31 So regeerde Iosaphat over Iuda: hy was vijf en dertich jaer out, als hy Coninck wert, ende hy regeerde vijf-en-twintich jaer te Ierusalem: ende de naem sijner moeder was Azuba, eene dochter Silhi.
32 Ende hy wandelde in den wech sijns vaders Asa, ende hy en weeck daer van niet af, doende dat recht was inde oogen des HEEREN.
33 Evenwel en werden de hoochten niet wechgenomen: want het volck en hadde noch sijn herte niet geschickt tot den Godt harer vaderen.
34 Het overige nu der geschiedenissen Iosaphats, der eerste, ende der laetste, siet, die zijn geschreven inde geschiedenissen van Iehu den soon van Hanani, diemen hem opteeckenen dede in het boeck vande Coningen Israëls.
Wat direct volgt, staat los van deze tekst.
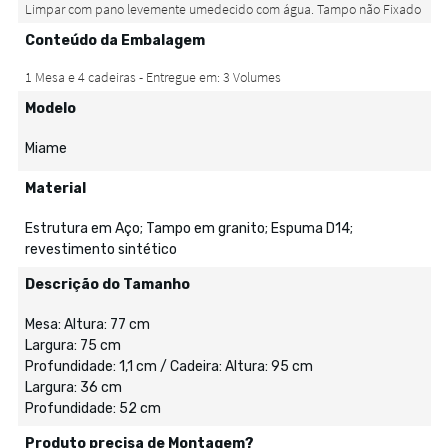
Conteúdo da Embalagem
Modelo
Miame
Material
Estrutura em Aço; Tampo em granito; Espuma D14;
revestimento sintético
Descrição do Tamanho
Mesa: Altura: 77 cm
Largura: 75 cm
Profundidade: 1,1 cm / Cadeira: Altura: 95 cm
Largura: 36 cm
Profundidade: 52 cm
Produto precisa de Montagem?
35 Doch na desen vergeselschapte sich Iosaphat de Coninck van Iuda met Ahazia den Coninck Israëls: die handelde godlooslick in [sijn] doen.
36 Ende hy vergeselschapte sich met hem, om schepen te maken, om nae Tarsis te gaen: ende sy maeckten de schepen te Ezeon-Geber.
37 Maer Eliëzer de soon van Dodava van Maresa, propheteerde tegen Iosaphat, seggende; Om dat ghy u met Ahazia vergeselschapt hebt, heeft de HEERE uwe wercken verscheurt: Also werden de schepen verbroken, datse niet en konden nae Tarsis gaen.